TASK PROMPT:
The lines to repeat are those below from the one containing "exodus of young adults walking away from God!" down to the one containing "Expert Advice", both included; reproduce them exactly and nothing else.

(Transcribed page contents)
========

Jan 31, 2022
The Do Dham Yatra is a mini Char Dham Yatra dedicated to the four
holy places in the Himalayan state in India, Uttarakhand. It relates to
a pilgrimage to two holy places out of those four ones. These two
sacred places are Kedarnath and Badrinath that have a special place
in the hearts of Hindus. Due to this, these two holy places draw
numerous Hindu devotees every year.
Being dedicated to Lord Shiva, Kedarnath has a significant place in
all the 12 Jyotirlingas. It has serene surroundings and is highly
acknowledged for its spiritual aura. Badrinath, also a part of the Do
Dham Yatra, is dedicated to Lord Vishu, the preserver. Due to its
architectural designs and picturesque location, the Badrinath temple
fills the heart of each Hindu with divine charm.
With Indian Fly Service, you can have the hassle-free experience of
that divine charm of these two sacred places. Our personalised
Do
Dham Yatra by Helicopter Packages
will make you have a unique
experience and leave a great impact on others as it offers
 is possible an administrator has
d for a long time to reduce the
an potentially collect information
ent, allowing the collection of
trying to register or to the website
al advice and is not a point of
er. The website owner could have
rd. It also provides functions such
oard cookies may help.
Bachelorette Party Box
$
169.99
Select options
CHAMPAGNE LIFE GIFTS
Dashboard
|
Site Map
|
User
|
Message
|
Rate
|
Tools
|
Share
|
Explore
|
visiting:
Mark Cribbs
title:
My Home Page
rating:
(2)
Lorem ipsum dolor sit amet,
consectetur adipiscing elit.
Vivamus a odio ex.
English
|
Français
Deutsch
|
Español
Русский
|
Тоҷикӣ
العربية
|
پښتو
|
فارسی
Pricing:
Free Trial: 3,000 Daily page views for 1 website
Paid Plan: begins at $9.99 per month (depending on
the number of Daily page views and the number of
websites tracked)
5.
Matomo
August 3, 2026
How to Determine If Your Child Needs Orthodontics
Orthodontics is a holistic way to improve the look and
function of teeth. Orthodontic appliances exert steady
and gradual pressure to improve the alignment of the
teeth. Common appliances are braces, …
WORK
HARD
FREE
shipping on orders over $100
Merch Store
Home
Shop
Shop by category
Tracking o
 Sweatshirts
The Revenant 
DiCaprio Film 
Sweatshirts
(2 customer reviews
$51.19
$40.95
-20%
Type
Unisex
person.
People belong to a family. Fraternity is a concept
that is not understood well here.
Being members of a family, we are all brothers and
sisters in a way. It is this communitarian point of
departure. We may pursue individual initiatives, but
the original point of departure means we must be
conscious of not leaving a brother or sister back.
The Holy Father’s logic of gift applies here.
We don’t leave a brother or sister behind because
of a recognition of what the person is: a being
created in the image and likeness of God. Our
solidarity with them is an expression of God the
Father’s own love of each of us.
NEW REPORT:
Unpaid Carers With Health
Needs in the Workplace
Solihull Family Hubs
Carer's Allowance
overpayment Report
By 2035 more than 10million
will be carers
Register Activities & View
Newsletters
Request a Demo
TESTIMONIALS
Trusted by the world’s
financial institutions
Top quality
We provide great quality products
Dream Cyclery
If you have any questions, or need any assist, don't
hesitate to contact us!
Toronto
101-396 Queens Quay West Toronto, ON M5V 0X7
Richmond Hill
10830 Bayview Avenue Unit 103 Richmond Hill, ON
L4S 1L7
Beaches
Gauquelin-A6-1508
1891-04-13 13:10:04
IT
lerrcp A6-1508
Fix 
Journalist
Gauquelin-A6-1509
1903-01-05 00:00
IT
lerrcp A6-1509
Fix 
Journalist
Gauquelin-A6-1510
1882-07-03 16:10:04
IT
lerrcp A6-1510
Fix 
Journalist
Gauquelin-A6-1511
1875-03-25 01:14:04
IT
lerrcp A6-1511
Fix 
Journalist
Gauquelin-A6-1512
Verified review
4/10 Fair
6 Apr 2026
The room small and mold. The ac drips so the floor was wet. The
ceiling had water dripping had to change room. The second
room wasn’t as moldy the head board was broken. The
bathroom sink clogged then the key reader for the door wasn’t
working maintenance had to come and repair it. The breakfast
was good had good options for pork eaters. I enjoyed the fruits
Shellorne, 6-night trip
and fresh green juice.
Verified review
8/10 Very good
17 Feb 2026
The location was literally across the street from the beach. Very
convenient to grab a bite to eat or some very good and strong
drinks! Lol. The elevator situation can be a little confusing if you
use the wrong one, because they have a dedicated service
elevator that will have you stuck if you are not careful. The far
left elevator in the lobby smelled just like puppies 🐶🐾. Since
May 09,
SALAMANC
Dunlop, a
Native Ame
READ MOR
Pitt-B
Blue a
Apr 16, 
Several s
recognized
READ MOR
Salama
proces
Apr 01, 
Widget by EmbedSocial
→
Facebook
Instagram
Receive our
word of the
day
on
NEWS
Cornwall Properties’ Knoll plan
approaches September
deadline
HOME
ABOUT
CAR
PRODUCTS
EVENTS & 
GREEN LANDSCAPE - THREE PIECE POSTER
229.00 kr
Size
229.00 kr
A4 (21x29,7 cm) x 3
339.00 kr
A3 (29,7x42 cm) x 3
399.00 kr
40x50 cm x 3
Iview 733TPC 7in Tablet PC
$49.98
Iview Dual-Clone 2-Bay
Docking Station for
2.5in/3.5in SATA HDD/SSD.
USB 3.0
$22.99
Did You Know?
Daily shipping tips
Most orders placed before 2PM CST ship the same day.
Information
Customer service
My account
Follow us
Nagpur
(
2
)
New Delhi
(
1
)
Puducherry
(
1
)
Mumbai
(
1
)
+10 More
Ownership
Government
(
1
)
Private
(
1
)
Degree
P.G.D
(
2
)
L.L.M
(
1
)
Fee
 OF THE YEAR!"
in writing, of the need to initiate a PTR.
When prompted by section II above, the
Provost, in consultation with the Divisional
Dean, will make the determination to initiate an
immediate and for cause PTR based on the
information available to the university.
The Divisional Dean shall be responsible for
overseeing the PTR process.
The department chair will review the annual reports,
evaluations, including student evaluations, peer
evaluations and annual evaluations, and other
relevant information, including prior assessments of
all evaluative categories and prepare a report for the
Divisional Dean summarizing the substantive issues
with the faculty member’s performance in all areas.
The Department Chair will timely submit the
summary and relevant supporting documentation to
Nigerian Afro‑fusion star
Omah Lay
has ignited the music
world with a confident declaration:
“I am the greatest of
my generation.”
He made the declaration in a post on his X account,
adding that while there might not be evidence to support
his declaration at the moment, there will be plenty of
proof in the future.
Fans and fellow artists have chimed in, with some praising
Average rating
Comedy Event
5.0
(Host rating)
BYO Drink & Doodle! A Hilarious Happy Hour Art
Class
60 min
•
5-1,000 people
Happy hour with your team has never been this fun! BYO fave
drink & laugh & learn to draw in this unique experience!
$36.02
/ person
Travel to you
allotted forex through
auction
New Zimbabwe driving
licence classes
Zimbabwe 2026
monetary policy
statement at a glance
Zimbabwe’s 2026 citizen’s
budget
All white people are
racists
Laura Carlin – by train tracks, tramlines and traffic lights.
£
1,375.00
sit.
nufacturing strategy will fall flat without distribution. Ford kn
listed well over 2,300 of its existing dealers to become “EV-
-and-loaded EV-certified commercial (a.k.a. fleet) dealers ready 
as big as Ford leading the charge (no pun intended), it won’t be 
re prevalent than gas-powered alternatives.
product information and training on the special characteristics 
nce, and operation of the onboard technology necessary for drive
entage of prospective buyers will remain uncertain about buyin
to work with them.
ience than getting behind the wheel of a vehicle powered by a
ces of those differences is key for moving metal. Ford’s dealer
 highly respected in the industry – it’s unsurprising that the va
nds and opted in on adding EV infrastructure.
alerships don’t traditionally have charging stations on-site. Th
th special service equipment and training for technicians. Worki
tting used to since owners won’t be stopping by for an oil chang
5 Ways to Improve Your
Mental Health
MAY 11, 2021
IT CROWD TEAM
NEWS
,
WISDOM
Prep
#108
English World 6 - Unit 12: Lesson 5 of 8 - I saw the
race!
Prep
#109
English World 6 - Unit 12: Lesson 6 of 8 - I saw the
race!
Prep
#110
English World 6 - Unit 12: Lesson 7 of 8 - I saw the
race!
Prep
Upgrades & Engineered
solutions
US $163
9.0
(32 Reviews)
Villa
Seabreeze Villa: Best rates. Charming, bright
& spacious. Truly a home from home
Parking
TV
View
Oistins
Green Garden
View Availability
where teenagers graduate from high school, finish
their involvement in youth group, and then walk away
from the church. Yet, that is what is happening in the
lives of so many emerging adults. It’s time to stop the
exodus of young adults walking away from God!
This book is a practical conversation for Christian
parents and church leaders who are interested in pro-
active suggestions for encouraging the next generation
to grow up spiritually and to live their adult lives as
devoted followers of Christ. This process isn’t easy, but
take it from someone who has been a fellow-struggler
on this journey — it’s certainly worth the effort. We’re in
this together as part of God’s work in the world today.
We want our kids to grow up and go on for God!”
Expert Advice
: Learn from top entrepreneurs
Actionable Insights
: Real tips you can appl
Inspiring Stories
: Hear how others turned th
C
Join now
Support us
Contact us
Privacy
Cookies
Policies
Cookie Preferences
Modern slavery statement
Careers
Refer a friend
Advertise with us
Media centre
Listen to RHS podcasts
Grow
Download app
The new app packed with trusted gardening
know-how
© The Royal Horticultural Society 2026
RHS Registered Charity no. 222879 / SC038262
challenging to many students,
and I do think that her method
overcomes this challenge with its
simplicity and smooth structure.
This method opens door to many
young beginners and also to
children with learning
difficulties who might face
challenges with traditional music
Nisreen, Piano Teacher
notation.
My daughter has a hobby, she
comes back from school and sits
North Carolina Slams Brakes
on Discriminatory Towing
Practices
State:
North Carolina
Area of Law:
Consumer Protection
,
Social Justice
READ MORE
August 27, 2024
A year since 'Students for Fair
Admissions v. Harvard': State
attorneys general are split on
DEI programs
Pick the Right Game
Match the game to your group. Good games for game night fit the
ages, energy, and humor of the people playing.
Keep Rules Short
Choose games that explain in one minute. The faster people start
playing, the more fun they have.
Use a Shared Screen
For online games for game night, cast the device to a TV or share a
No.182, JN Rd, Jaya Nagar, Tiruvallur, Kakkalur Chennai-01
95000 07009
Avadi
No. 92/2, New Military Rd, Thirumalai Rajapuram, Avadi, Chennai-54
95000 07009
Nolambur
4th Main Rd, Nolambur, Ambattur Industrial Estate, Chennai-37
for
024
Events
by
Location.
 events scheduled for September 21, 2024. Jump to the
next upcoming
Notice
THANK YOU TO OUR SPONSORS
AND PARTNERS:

========

RESULT BELOW:
exodus of young adults walking away from God!
This book is a practical conversation for Christian
parents and church leaders who are interested in pro-
active suggestions for encouraging the next generation
to grow up spiritually and to live their adult lives as
devoted followers of Christ. This process isn’t easy, but
take it from someone who has been a fellow-struggler
on this journey — it’s certainly worth the effort. We’re in
this together as part of God’s work in the world today.
We want our kids to grow up and go on for God!”
Expert Advice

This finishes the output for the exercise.